THE DATA:
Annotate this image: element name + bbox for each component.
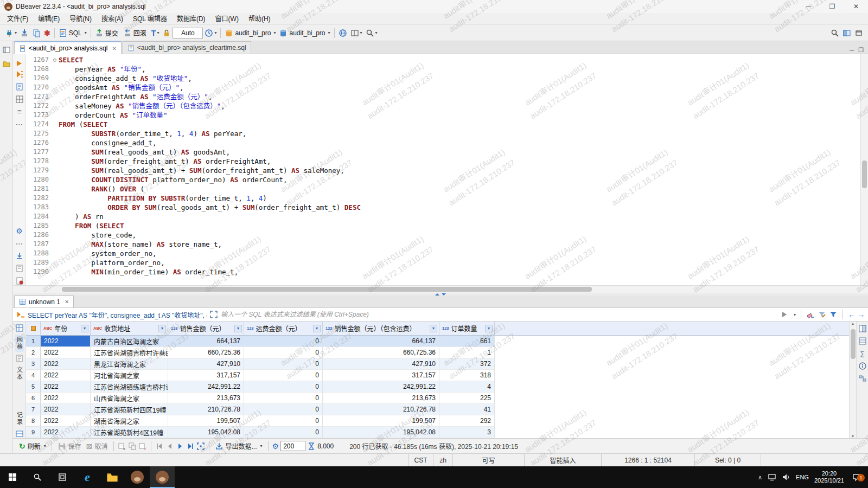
- code-line[interactable]: 1285 FROM (SELECT: [26, 221, 860, 230]
- filter-history-dropdown[interactable]: ▾: [794, 312, 796, 317]
- grid-cell[interactable]: 0: [244, 358, 323, 370]
- grid-cell[interactable]: 2022: [41, 336, 91, 347]
- restore-projects-icon[interactable]: [2, 60, 11, 68]
- nav-forward-icon[interactable]: →: [858, 311, 865, 319]
- grid-cell[interactable]: 江苏省尚湖镇吉桥村许巷8: [91, 347, 168, 358]
- grid-cell[interactable]: 661: [439, 336, 495, 347]
- code-area[interactable]: 1267⊖SELECT1268 perYear AS "年份",1269 con…: [26, 54, 860, 285]
- grid-cell[interactable]: 664,137: [168, 336, 244, 347]
- grid-cell[interactable]: 213,673: [323, 393, 439, 404]
- code-line[interactable]: 1277 SUM(real_goods_amt_t) AS goodsAmt,: [26, 147, 860, 157]
- start-button[interactable]: [0, 466, 25, 488]
- scrollbar-thumb[interactable]: [862, 160, 867, 188]
- column-header-2[interactable]: ABC收货地址▼: [91, 322, 168, 335]
- input-language-indicator[interactable]: ENG: [796, 474, 809, 480]
- add-row-icon[interactable]: [118, 442, 126, 451]
- connect-button[interactable]: [18, 27, 30, 40]
- grid-presentation-icon[interactable]: [15, 324, 24, 332]
- new-connection-button[interactable]: ▾: [3, 27, 18, 40]
- error-marker-icon[interactable]: [15, 277, 24, 285]
- nav-back-icon[interactable]: ←: [848, 311, 855, 319]
- grid-cell[interactable]: 225: [439, 393, 495, 404]
- presentation-tab-text[interactable]: 文本: [15, 365, 24, 382]
- minimize-button[interactable]: ─: [796, 0, 820, 13]
- code-line[interactable]: 1284 ) AS rn: [26, 212, 860, 221]
- grid-cell[interactable]: 210,726.78: [168, 404, 244, 415]
- grid-cell[interactable]: 2022: [41, 358, 91, 370]
- editor-vertical-scrollbar[interactable]: [860, 54, 868, 285]
- more-actions-icon[interactable]: ⋯: [16, 120, 23, 129]
- quick-search-button[interactable]: [829, 27, 841, 40]
- grid-settings-icon[interactable]: ⚙: [272, 442, 279, 451]
- ie-browser-button[interactable]: e: [75, 466, 100, 488]
- close-icon[interactable]: ✕: [112, 46, 116, 52]
- close-icon[interactable]: ✕: [65, 299, 69, 305]
- grid-cell[interactable]: 3: [439, 427, 495, 438]
- grid-cell[interactable]: 195,042.08: [323, 427, 439, 438]
- grid-cell[interactable]: 内蒙古自治区海澜之家: [91, 336, 168, 347]
- table-row[interactable]: 22022江苏省尚湖镇吉桥村许巷8660,725.360660,725.361: [26, 347, 849, 358]
- grid-cell[interactable]: 江苏省湖苑新村4区19幢: [91, 427, 168, 438]
- lock-button[interactable]: [161, 27, 173, 40]
- code-line[interactable]: 1274FROM (SELECT: [26, 120, 860, 129]
- column-header-4[interactable]: 123运费金额（元）▼: [244, 322, 323, 335]
- text-presentation-icon[interactable]: [15, 354, 24, 363]
- menu-item-1[interactable]: 文件(F): [2, 13, 33, 25]
- code-line[interactable]: 1280 COUNT(DISTINCT platform_order_no) A…: [26, 175, 860, 184]
- grid-cell[interactable]: 江苏省湖苑新村四区19幢: [91, 404, 168, 415]
- menu-item-5[interactable]: SQL 编辑器: [128, 13, 172, 25]
- save-to-file-icon[interactable]: [15, 252, 24, 260]
- grid-cell[interactable]: 0: [244, 336, 323, 347]
- code-line[interactable]: 1279 SUM(real_goods_amt_t) + SUM(order_f…: [26, 166, 860, 175]
- task-view-button[interactable]: [50, 466, 75, 488]
- layout-button[interactable]: ▾: [349, 27, 364, 40]
- focus-cell-icon[interactable]: [196, 442, 205, 451]
- metadata-panel-icon[interactable]: [858, 362, 867, 370]
- log-file-icon[interactable]: [15, 264, 24, 273]
- last-page-icon[interactable]: [186, 442, 195, 451]
- column-dropdown-icon[interactable]: ▼: [158, 325, 166, 332]
- row-number[interactable]: 4: [26, 370, 41, 381]
- row-number[interactable]: 6: [26, 393, 41, 404]
- file-explorer-button[interactable]: [100, 466, 125, 488]
- row-number[interactable]: 5: [26, 381, 41, 393]
- grid-cell[interactable]: 242,991.22: [323, 381, 439, 393]
- grid-cell[interactable]: 427,910: [168, 358, 244, 370]
- delete-row-icon[interactable]: [138, 442, 147, 451]
- grid-cell[interactable]: 1: [439, 347, 495, 358]
- grid-cell[interactable]: 372: [439, 358, 495, 370]
- column-header-5[interactable]: 123销售金额（元）（包含运费）▼: [323, 322, 439, 335]
- transaction-mode-button[interactable]: T ▾: [150, 27, 161, 40]
- minimize-editor-icon[interactable]: ─: [850, 47, 854, 54]
- grid-cell[interactable]: 0: [244, 415, 323, 427]
- presentation-tab-record[interactable]: 记录: [15, 410, 24, 427]
- grid-cell[interactable]: 0: [244, 381, 323, 393]
- code-line[interactable]: 1269 consignee_add_t AS "收货地址",: [26, 74, 860, 83]
- analyze-icon[interactable]: [15, 95, 24, 104]
- calc-panel-icon[interactable]: ∑: [860, 349, 865, 358]
- code-line[interactable]: 1268 perYear AS "年份",: [26, 65, 860, 74]
- code-line[interactable]: 1273 orderCount AS "订单数量": [26, 111, 860, 120]
- code-line[interactable]: 1281 RANK() OVER (: [26, 184, 860, 194]
- column-dropdown-icon[interactable]: ▼: [430, 325, 437, 332]
- grouping-panel-icon[interactable]: [858, 337, 867, 345]
- volume-icon[interactable]: [782, 473, 790, 481]
- explain-plan-icon[interactable]: [15, 82, 24, 91]
- code-line[interactable]: 1289 platform_order_no,: [26, 258, 860, 267]
- table-row[interactable]: 72022江苏省湖苑新村四区19幢210,726.780210,726.7841: [26, 404, 849, 415]
- column-dropdown-icon[interactable]: ▼: [485, 325, 493, 332]
- code-line[interactable]: 1271 orderFreightAmt AS "运费金额（元）",: [26, 92, 860, 101]
- grid-cell[interactable]: 河北省海澜之家: [91, 370, 168, 381]
- perspective-button[interactable]: [841, 27, 853, 40]
- grid-cell[interactable]: 213,673: [168, 393, 244, 404]
- grid-cell[interactable]: 江苏省尚湖镇练塘吉桥村许: [91, 381, 168, 393]
- grid-cell[interactable]: 199,507: [168, 415, 244, 427]
- column-header-6[interactable]: 123订单数量▼: [439, 322, 495, 335]
- taskbar-search-button[interactable]: [25, 466, 50, 488]
- code-line[interactable]: 1286 store_code,: [26, 230, 860, 240]
- web-button[interactable]: [337, 27, 349, 40]
- record-mode-icon[interactable]: [15, 429, 24, 438]
- abort-button[interactable]: ✱: [42, 27, 52, 40]
- row-number[interactable]: 7: [26, 404, 41, 415]
- clock[interactable]: 20:20 2025/10/21: [814, 470, 844, 484]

DESCRIPTION OF THE TASK: Print the records exactly, every one. Leave out the pictures.

OUTPUT OF THE TASK:
Annotate this image: element name + bbox for each component.
- code-line[interactable]: 1285 FROM (SELECT: [26, 221, 860, 230]
- filter-history-dropdown[interactable]: ▾: [794, 312, 796, 317]
- grid-cell[interactable]: 0: [244, 358, 323, 370]
- grid-cell[interactable]: 2022: [41, 336, 91, 347]
- restore-projects-icon[interactable]: [2, 60, 11, 68]
- nav-forward-icon[interactable]: →: [858, 311, 865, 319]
- grid-cell[interactable]: 江苏省尚湖镇吉桥村许巷8: [91, 347, 168, 358]
- grid-cell[interactable]: 661: [439, 336, 495, 347]
- code-area[interactable]: 1267⊖SELECT1268 perYear AS "年份",1269 con…: [26, 54, 860, 285]
- grid-cell[interactable]: 664,137: [168, 336, 244, 347]
- grid-cell[interactable]: 213,673: [323, 393, 439, 404]
- code-line[interactable]: 1277 SUM(real_goods_amt_t) AS goodsAmt,: [26, 147, 860, 157]
- start-button[interactable]: [0, 466, 25, 488]
- scrollbar-thumb[interactable]: [862, 160, 867, 188]
- column-header-2[interactable]: ABC收货地址▼: [91, 322, 168, 335]
- input-language-indicator[interactable]: ENG: [796, 474, 809, 480]
- add-row-icon[interactable]: [118, 442, 126, 451]
- connect-button[interactable]: [18, 27, 30, 40]
- grid-presentation-icon[interactable]: [15, 324, 24, 332]
- new-connection-button[interactable]: ▾: [3, 27, 18, 40]
- error-marker-icon[interactable]: [15, 277, 24, 285]
- nav-back-icon[interactable]: ←: [848, 311, 855, 319]
- grid-cell[interactable]: 225: [439, 393, 495, 404]
- presentation-tab-text[interactable]: 文本: [15, 365, 24, 382]
- minimize-button[interactable]: ─: [796, 0, 820, 13]
- code-line[interactable]: 1284 ) AS rn: [26, 212, 860, 221]
- grid-cell[interactable]: 210,726.78: [168, 404, 244, 415]
- grid-cell[interactable]: 2022: [41, 358, 91, 370]
- editor-vertical-scrollbar[interactable]: [860, 54, 868, 285]
- more-actions-icon[interactable]: ⋯: [16, 120, 23, 129]
- quick-search-button[interactable]: [829, 27, 841, 40]
- grid-settings-icon[interactable]: ⚙: [272, 442, 279, 451]
- ie-browser-button[interactable]: e: [75, 466, 100, 488]
- close-icon[interactable]: ✕: [112, 46, 116, 52]
- close-icon[interactable]: ✕: [65, 299, 69, 305]
- grid-cell[interactable]: 3: [439, 427, 495, 438]
- grid-cell[interactable]: 195,042.08: [323, 427, 439, 438]
- grid-cell[interactable]: 内蒙古自治区海澜之家: [91, 336, 168, 347]
- table-row[interactable]: 22022江苏省尚湖镇吉桥村许巷8660,725.360660,725.361: [26, 347, 849, 358]
- grid-cell[interactable]: 江苏省湖苑新村4区19幢: [91, 427, 168, 438]
- lock-button[interactable]: [161, 27, 173, 40]
- code-line[interactable]: 1274FROM (SELECT: [26, 120, 860, 129]
- column-header-4[interactable]: 123运费金额（元）▼: [244, 322, 323, 335]
- text-presentation-icon[interactable]: [15, 354, 24, 363]
- menu-item-1[interactable]: 文件(F): [2, 13, 33, 25]
- code-line[interactable]: 1280 COUNT(DISTINCT platform_order_no) A…: [26, 175, 860, 184]
- grid-cell[interactable]: 江苏省湖苑新村四区19幢: [91, 404, 168, 415]
- menu-item-5[interactable]: SQL 编辑器: [128, 13, 172, 25]
- save-to-file-icon[interactable]: [15, 252, 24, 260]
- grid-cell[interactable]: 0: [244, 336, 323, 347]
- code-line[interactable]: 1279 SUM(real_goods_amt_t) + SUM(order_f…: [26, 166, 860, 175]
- task-view-button[interactable]: [50, 466, 75, 488]
- layout-button[interactable]: ▾: [349, 27, 364, 40]
- focus-cell-icon[interactable]: [196, 442, 205, 451]
- metadata-panel-icon[interactable]: [858, 362, 867, 370]
- log-file-icon[interactable]: [15, 264, 24, 273]
- last-page-icon[interactable]: [186, 442, 195, 451]
- column-dropdown-icon[interactable]: ▼: [158, 325, 166, 332]
- row-number[interactable]: 4: [26, 370, 41, 381]
- row-number[interactable]: 6: [26, 393, 41, 404]
- file-explorer-button[interactable]: [100, 466, 125, 488]
- row-number[interactable]: 5: [26, 381, 41, 393]
- grid-cell[interactable]: 242,991.22: [323, 381, 439, 393]
- grid-cell[interactable]: 427,910: [168, 358, 244, 370]
- delete-row-icon[interactable]: [138, 442, 147, 451]
- grid-cell[interactable]: 1: [439, 347, 495, 358]
- grid-cell[interactable]: 372: [439, 358, 495, 370]
- column-header-5[interactable]: 123销售金额（元）（包含运费）▼: [323, 322, 439, 335]
- transaction-mode-button[interactable]: T ▾: [150, 27, 161, 40]
- minimize-editor-icon[interactable]: ─: [850, 47, 854, 54]
- grid-cell[interactable]: 0: [244, 415, 323, 427]
- presentation-tab-record[interactable]: 记录: [15, 410, 24, 427]
- grid-cell[interactable]: 0: [244, 381, 323, 393]
- code-line[interactable]: 1269 consignee_add_t AS "收货地址",: [26, 74, 860, 83]
- analyze-icon[interactable]: [15, 95, 24, 104]
- calc-panel-icon[interactable]: ∑: [860, 349, 865, 358]
- code-line[interactable]: 1268 perYear AS "年份",: [26, 65, 860, 74]
- code-line[interactable]: 1273 orderCount AS "订单数量": [26, 111, 860, 120]
- code-line[interactable]: 1281 RANK() OVER (: [26, 184, 860, 194]
- column-dropdown-icon[interactable]: ▼: [430, 325, 437, 332]
- grouping-panel-icon[interactable]: [858, 337, 867, 345]
- volume-icon[interactable]: [782, 473, 790, 481]
- explain-plan-icon[interactable]: [15, 82, 24, 91]
- code-line[interactable]: 1289 platform_order_no,: [26, 258, 860, 267]
- table-row[interactable]: 72022江苏省湖苑新村四区19幢210,726.780210,726.7841: [26, 404, 849, 415]
- column-dropdown-icon[interactable]: ▼: [485, 325, 493, 332]
- code-line[interactable]: 1271 orderFreightAmt AS "运费金额（元）",: [26, 92, 860, 101]
- grid-cell[interactable]: 河北省海澜之家: [91, 370, 168, 381]
- perspective-button[interactable]: [841, 27, 853, 40]
- grid-cell[interactable]: 213,673: [168, 393, 244, 404]
- grid-cell[interactable]: 江苏省尚湖镇练塘吉桥村许: [91, 381, 168, 393]
- grid-cell[interactable]: 199,507: [168, 415, 244, 427]
- column-header-6[interactable]: 123订单数量▼: [439, 322, 495, 335]
- taskbar-search-button[interactable]: [25, 466, 50, 488]
- code-line[interactable]: 1286 store_code,: [26, 230, 860, 240]
- web-button[interactable]: [337, 27, 349, 40]
- record-mode-icon[interactable]: [15, 429, 24, 438]
- abort-button[interactable]: ✱: [42, 27, 52, 40]
- row-number[interactable]: 7: [26, 404, 41, 415]
- clock[interactable]: 20:20 2025/10/21: [814, 470, 844, 484]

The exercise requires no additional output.